Start of Block

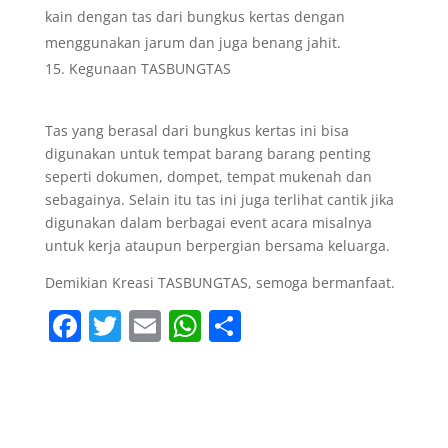
kain dengan tas dari bungkus kertas dengan
menggunakan jarum dan juga benang jahit.
Kegunaan TASBUNGTAS
Tas yang berasal dari bungkus kertas ini bisa
digunakan untuk tempat barang barang penting
seperti dokumen, dompet, tempat mukenah dan
sebagainya. Selain itu tas ini juga terlihat cantik jika
digunakan dalam berbagai event acara misalnya
untuk kerja ataupun berpergian bersama keluarga.
Demikian Kreasi TASBUNGTAS, semoga bermanfaat.
F
T
E
W
S
a
w
m
h
h
c
itt
ai
at
ar
e
er
l
s
e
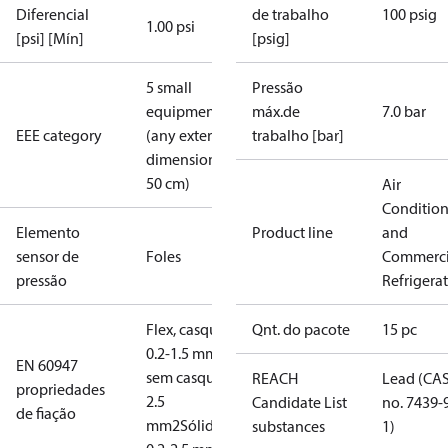
Diferencial
de trabalho
100 psig
1.00 psi
[psi] [Mín]
[psig]
5 small
Pressão
equipment
máx.de
7.0 bar
EEE category
(any external
trabalho [bar]
dimension <
50 cm)
Air
Conditio
Elemento
Product line
and
sensor de
Foles
Commerci
pressão
Refrigera
Flex, casquilhos:
Qnt. do pacote
15 pc
0.2-1.5 mm2
Flex,
EN 60947
sem casquilhos: 0.2-
REACH
Lead (CA
propriedades
2.5
Candidate List
no. 7439-
de fiação
mm2
Sólido/torcido:
substances
1)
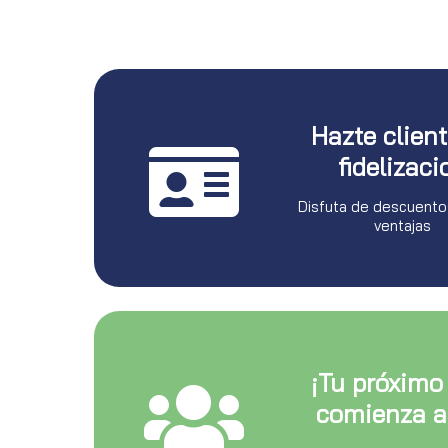
Hazte clien
fidelizaci
Disfuta de descuento
ventajas
¡Tu próximo
comienza a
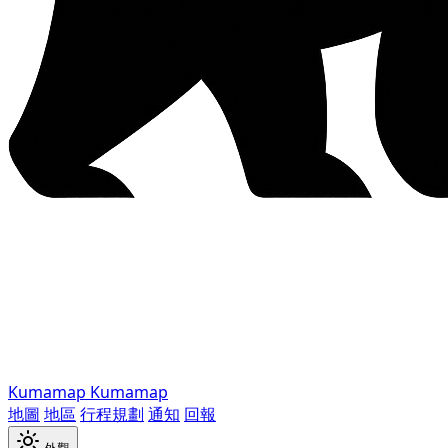
Kumamap
Kumamap
地圖
地區
行程規劃
通知
回報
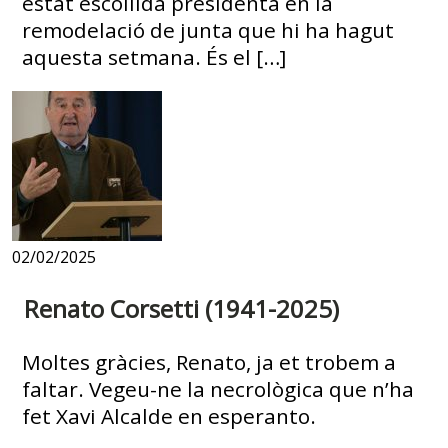
estat escollida presidenta en la
remodelació de junta que hi ha hagut
aquesta setmana. És el […]
02/02/2025
Renato Corsetti (1941-2025)
Moltes gràcies, Renato, ja et trobem a
faltar. Vegeu-ne la necrològica que n’ha
fet Xavi Alcalde en esperanto.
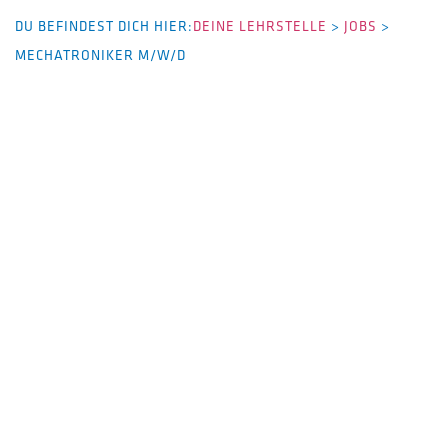
DU BEFINDEST DICH HIER:
DEINE LEHRSTELLE
>
JOBS
>
MECHATRONIKER M/W/D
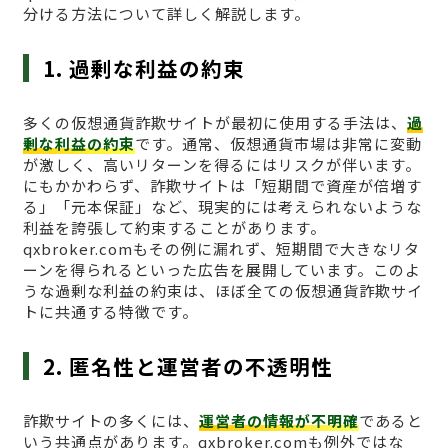
分ける方法について詳しく解説します。
1. 過剰な利益の約束
多くの仮想通貨詐欺サイトが最初に使用する手法は、
過
剰な利益の約束
です。通常、仮想通貨市場は非常に変動
が激しく、高いリターンを得るにはリスクが伴います。
にもかかわらず、詐欺サイトは「短期間で資産が倍増す
る」「元本保証」など、現実的には考えられないような
利益を誇張して約束することがあります。
qxbroker.comもその例に漏れず、短期間で大きなリタ
ーンを得られるといった広告を展開しています。このよ
うな過剰な利益の約束は、ほぼ全ての仮想通貨詐欺サイ
トに共通する特徴です。
2. 匿名性と運営者の不透明性
詐欺サイトの多くには、
運営者の情報が不明確
であると
いう共通点があります。qxbroker.comも例外ではな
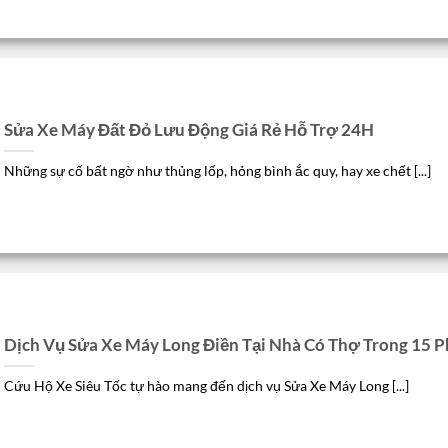
Sửa Xe Máy Đất Đỏ Lưu Động Giá Rẻ Hỗ Trợ 24H
Những sự cố bất ngờ như thủng lốp, hỏng bình ắc quy, hay xe chết [...]
Dịch Vụ Sửa Xe Máy Long Điền Tại Nhà Có Thợ Trong 15 P
Cứu Hộ Xe Siêu Tốc tự hào mang đến dịch vụ Sửa Xe Máy Long [...]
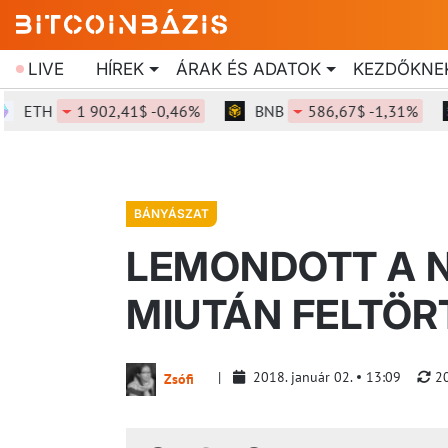
LIVE
HÍREK
ÁRAK ÉS ADATOK
KEZDŐKNE
TH
1 902,41$ -0,46%
BNB
586,67$ -1,31%
SO
BÁNYÁSZAT
LEMONDOTT A N
MIUTÁN FELTÖR
2018. január 02.
13:09
20
Zsófi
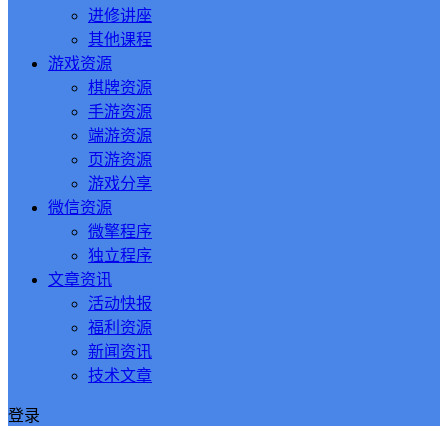
进修讲座
其他课程
游戏资源
棋牌资源
手游资源
端游资源
页游资源
游戏分享
微信资源
微擎程序
独立程序
文章资讯
活动快报
福利资源
新闻资讯
技术文章
登录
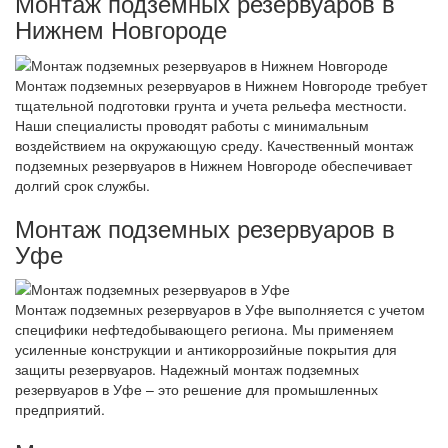
Монтаж подземных резервуаров в
Нижнем Новгороде
Монтаж подземных резервуаров в Нижнем Новгороде требует
тщательной подготовки грунта и учета рельефа местности.
Наши специалисты проводят работы с минимальным
воздействием на окружающую среду. Качественный монтаж
подземных резервуаров в Нижнем Новгороде обеспечивает
долгий срок службы.
Монтаж подземных резервуаров в
Уфе
Монтаж подземных резервуаров в Уфе выполняется с учетом
специфики нефтедобывающего региона. Мы применяем
усиленные конструкции и антикоррозийные покрытия для
защиты резервуаров. Надежный монтаж подземных
резервуаров в Уфе – это решение для промышленных
предприятий.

End of Block

◆ Work task
Transcribe all lines above exactly, skipping pictures.

◆ Task answer
kain dengan tas dari bungkus kertas dengan
menggunakan jarum dan juga benang jahit.
Kegunaan TASBUNGTAS
Tas yang berasal dari bungkus kertas ini bisa
digunakan untuk tempat barang barang penting
seperti dokumen, dompet, tempat mukenah dan
sebagainya. Selain itu tas ini juga terlihat cantik jika
digunakan dalam berbagai event acara misalnya
untuk kerja ataupun berpergian bersama keluarga.
Demikian Kreasi TASBUNGTAS, semoga bermanfaat.
F
T
E
W
S
a
w
m
h
h
c
itt
ai
at
ar
e
er
l
s
e
Diferencial
de trabalho
100 psig
1.00 psi
[psi] [Mín]
[psig]
5 small
Pressão
equipment
máx.de
7.0 bar
EEE category
(any external
trabalho [bar]
dimension <
50 cm)
Air
Conditio
Elemento
Product line
and
sensor de
Foles
Commerci
pressão
Refrigera
Flex, casquilhos:
Qnt. do pacote
15 pc
0.2-1.5 mm2
Flex,
EN 60947
sem casquilhos: 0.2-
REACH
Lead (CA
propriedades
2.5
Candidate List
no. 7439-
de fiação
mm2
Sólido/torcido:
substances
1)
Hazte clien
fidelizaci
Disfuta de descuento
ventajas
¡Tu próximo
comienza a
Kumamap
Kumamap
地圖
地區
行程規劃
通知
回報
estat escollida presidenta en la
remodelació de junta que hi ha hagut
aquesta setmana. És el […]
02/02/2025
Renato Corsetti (1941-2025)
Moltes gràcies, Renato, ja et trobem a
faltar. Vegeu-ne la necrològica que n’ha
fet Xavi Alcalde en esperanto.
DU BEFINDEST DICH HIER:
DEINE LEHRSTELLE
>
JOBS
>
MECHATRONIKER M/W/D
分ける方法について詳しく解説します。
1. 過剰な利益の約束
多くの仮想通貨詐欺サイトが最初に使用する手法は、
過
剰な利益の約束
です。通常、仮想通貨市場は非常に変動
が激しく、高いリターンを得るにはリスクが伴います。
にもかかわらず、詐欺サイトは「短期間で資産が倍増す
る」「元本保証」など、現実的には考えられないような
利益を誇張して約束することがあります。
qxbroker.comもその例に漏れず、短期間で大きなリタ
ーンを得られるといった広告を展開しています。このよ
うな過剰な利益の約束は、ほぼ全ての仮想通貨詐欺サイ
トに共通する特徴です。
2. 匿名性と運営者の不透明性
詐欺サイトの多くには、
運営者の情報が不明確
であると
いう共通点があります。qxbroker.comも例外ではな
Sửa Xe Máy Đất Đỏ Lưu Động Giá Rẻ Hỗ Trợ 24H
Những sự cố bất ngờ như thủng lốp, hỏng bình ắc quy, hay xe chết [...]
Dịch Vụ Sửa Xe Máy Long Điền Tại Nhà Có Thợ Trong 15 P
Cứu Hộ Xe Siêu Tốc tự hào mang đến dịch vụ Sửa Xe Máy Long [...]
LIVE
HÍREK
ÁRAK ÉS ADATOK
KEZDŐKNE
TH
1 902,41$ -0,46%
BNB
586,67$ -1,31%
SO
BÁNYÁSZAT
LEMONDOTT A N
MIUTÁN FELTÖR
2018. január 02.
13:09
20
Zsófi
进修讲座
其他课程
游戏资源
棋牌资源
手游资源
端游资源
页游资源
游戏分享
微信资源
微擎程序
独立程序
文章资讯
活动快报
福利资源
新闻资讯
技术文章
登录
Монтаж подземных резервуаров в
Нижнем Новгороде
Монтаж подземных резервуаров в Нижнем Новгороде требует
тщательной подготовки грунта и учета рельефа местности.
Наши специалисты проводят работы с минимальным
воздействием на окружающую среду. Качественный монтаж
подземных резервуаров в Нижнем Новгороде обеспечивает
долгий срок службы.
Монтаж подземных резервуаров в
Уфе
Монтаж подземных резервуаров в Уфе выполняется с учетом
специфики нефтедобывающего региона. Мы применяем
усиленные конструкции и антикоррозийные покрытия для
защиты резервуаров. Надежный монтаж подземных
резервуаров в Уфе – это решение для промышленных
предприятий.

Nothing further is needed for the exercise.